■ **Task objective**: Spot each line in the data below containing "hierarchy" and copy it.

■ **Source information**:
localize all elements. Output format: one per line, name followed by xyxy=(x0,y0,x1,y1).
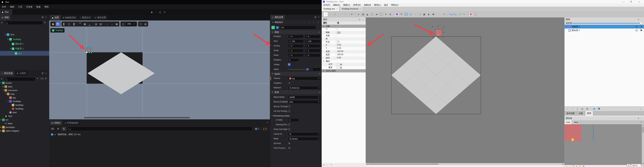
scroll-left-arrow[interactable]: ◀ xyxy=(366,163,368,165)
resize-handle[interactable] xyxy=(88,47,90,49)
float-panel-icon[interactable]: ⧉ xyxy=(359,18,360,21)
float-panel-icon[interactable]: ⧉ xyxy=(638,18,639,21)
export-tileset-button[interactable]: ⇱ xyxy=(572,165,574,167)
menu-help[interactable]: 帮助 xyxy=(42,5,50,8)
select-objects-tool[interactable] xyxy=(394,12,399,16)
scene-node-badge[interactable]: TestMap xyxy=(50,28,64,32)
align-top-button[interactable]: ▔ xyxy=(78,22,82,26)
assets-search-input[interactable] xyxy=(4,77,36,81)
remove-property-button[interactable]: − xyxy=(327,164,328,166)
material-input[interactable]: 无 (Material) ⇱ xyxy=(288,86,321,90)
resize-handle[interactable] xyxy=(91,52,92,53)
insert-polygon-tool[interactable]: ◁ xyxy=(418,12,422,16)
history-forward-icon[interactable]: › xyxy=(313,21,314,24)
minimize-button[interactable]: — xyxy=(622,0,624,3)
help-icon[interactable]: ? xyxy=(41,16,44,19)
layer-visible-icon[interactable] xyxy=(635,26,638,28)
panel-menu-icon[interactable]: ≡ xyxy=(45,16,46,18)
pan-tool[interactable]: ✋ xyxy=(51,22,55,26)
asset-item[interactable]: TSMain xyxy=(0,122,49,125)
prop-row-visible[interactable]: 可见✓ xyxy=(322,41,366,44)
doc-tab-testmap[interactable]: TestMap.tmx× xyxy=(322,7,339,11)
close-panel-icon[interactable]: × xyxy=(641,117,642,119)
tileset-tile-image[interactable] xyxy=(564,124,581,141)
hierarchy-item-testmap[interactable]: ▼ TestMap xyxy=(0,37,49,42)
rotate-left-button[interactable]: ↺ xyxy=(458,12,462,16)
lock-icon[interactable]: ⚿ xyxy=(318,21,319,23)
distribute-v-button[interactable]: ▤ xyxy=(98,22,103,26)
close-tab-icon[interactable]: × xyxy=(360,8,361,10)
insert-text-tool[interactable]: A xyxy=(431,12,436,16)
add-component-button[interactable]: 增加组件 xyxy=(274,21,283,24)
mouse-enabled-select[interactable]: 自动 ▼ xyxy=(288,100,321,104)
redo-button[interactable]: ↷ xyxy=(344,12,348,16)
blend-mode-select[interactable]: 未设置 ▼ xyxy=(288,96,321,99)
insert-point-tool[interactable]: ◎ xyxy=(408,12,413,16)
insert-rectangle-tool[interactable] xyxy=(404,12,408,16)
menu-project[interactable]: 项目 xyxy=(382,4,390,6)
asset-item[interactable]: Test xyxy=(0,114,49,118)
scrollbar-thumb[interactable] xyxy=(368,164,438,165)
tab-scene[interactable]: 场景 xyxy=(50,15,61,20)
prop-row-flip-h[interactable]: 水平 假 xyxy=(322,63,366,66)
prop-row-y[interactable]: Y0.00 xyxy=(322,47,366,50)
asset-item[interactable]: ▼assets xyxy=(0,81,49,85)
restore-button[interactable]: ⧉ xyxy=(630,0,632,3)
resize-handle[interactable] xyxy=(86,47,88,49)
match-width-button[interactable]: ↔ xyxy=(110,22,114,26)
prop-row-x[interactable]: X0.00 xyxy=(322,44,366,47)
resize-handle[interactable] xyxy=(86,49,88,51)
hierarchy-item-test[interactable]: ▼ Test xyxy=(0,32,49,37)
tab-inspector[interactable]: ◫ 属性设置 xyxy=(270,15,285,20)
device-button[interactable]: ▫ xyxy=(156,11,156,13)
terrain-brush-tool[interactable]: ▨ xyxy=(361,12,365,16)
z-index-input[interactable]: 0 xyxy=(288,118,299,122)
scene-canvas[interactable]: ✋ ⇱ ▌ ▒ ▐ ▔ ▩ ▁ ▥ ▤ ↕ ↔ ▦ xyxy=(49,20,270,119)
distribute-h-button[interactable]: ▥ xyxy=(94,22,98,26)
filter-icon[interactable]: ▼ xyxy=(36,77,38,79)
close-button[interactable]: × xyxy=(638,0,640,3)
move-tool[interactable]: + xyxy=(442,12,446,16)
align-left-button[interactable]: ▌ xyxy=(62,22,66,26)
info-count-badge[interactable]: 1 xyxy=(254,127,260,131)
same-tile-select-tool[interactable]: ≣ xyxy=(388,12,392,16)
edit-polygons-tool[interactable]: ⇱ xyxy=(400,12,404,16)
rect-select-tool[interactable] xyxy=(379,12,383,16)
flip-h-checkbox[interactable] xyxy=(337,63,340,65)
copy-log-icon[interactable]: ⧉ xyxy=(56,127,60,131)
prop-row-flip-v[interactable]: 垂直 假 xyxy=(322,66,366,69)
tab-animation-state-machine[interactable]: ⧉ 动画状态机 xyxy=(61,15,78,20)
position-x-input[interactable]: X0 xyxy=(288,35,304,38)
visible-checkbox[interactable]: ✓ xyxy=(337,41,340,43)
open-file-button[interactable]: ▭ xyxy=(328,12,332,16)
align-center-h-button[interactable]: ▒ xyxy=(67,22,71,26)
expander-icon[interactable]: ▼ xyxy=(10,48,12,49)
flip-vertical-button[interactable]: ◤◣ xyxy=(453,12,457,16)
tab-layers[interactable]: 图层 xyxy=(586,111,593,116)
mouse-through-checkbox[interactable] xyxy=(288,105,290,108)
picker-icon[interactable]: ⇱ xyxy=(318,138,320,140)
post-process-icon[interactable]: ◎ xyxy=(288,147,290,149)
section-rendering-order[interactable]: ▼Rendering Order xyxy=(270,114,322,118)
layer-unlocked-icon[interactable] xyxy=(640,26,642,27)
chevron-down-icon[interactable]: ▼ xyxy=(640,121,642,123)
visible-checkbox[interactable]: ✓ xyxy=(288,63,290,66)
scale-y-input[interactable]: Y1 xyxy=(305,49,320,52)
warning-count-badge[interactable]: ▲ 0 xyxy=(262,127,268,131)
highlight-layer-button[interactable] xyxy=(592,107,596,111)
opacity-slider-track[interactable] xyxy=(572,23,641,23)
rotate-right-button[interactable]: ↻ xyxy=(462,12,466,16)
anchor-x-input[interactable]: X0 xyxy=(288,44,304,48)
menu-layer[interactable]: 图层(L) xyxy=(372,4,382,6)
layer-visible-icon[interactable] xyxy=(635,29,638,31)
hit-area-icon[interactable]: ◎ xyxy=(288,142,290,144)
menu-file[interactable]: 文件(F) xyxy=(322,4,332,6)
split-view-icon[interactable]: ◫◫ xyxy=(40,77,44,79)
console-search-input[interactable] xyxy=(67,127,252,131)
new-layer-button[interactable]: ✦ xyxy=(566,107,570,111)
prop-group-object[interactable]: ▼对象 xyxy=(322,25,366,28)
anchor-point-handle[interactable] xyxy=(86,51,88,53)
picker-icon[interactable]: ⇱ xyxy=(318,87,320,89)
magic-wand-tool[interactable]: ✳ xyxy=(384,12,388,16)
close-tab-icon[interactable]: × xyxy=(336,8,338,10)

■ **Task answer**:
hierarchy-item-testmap[interactable]: ▼ TestMap xyxy=(0,37,49,42)
hierarchy-item-test[interactable]: ▼ Test xyxy=(0,32,49,37)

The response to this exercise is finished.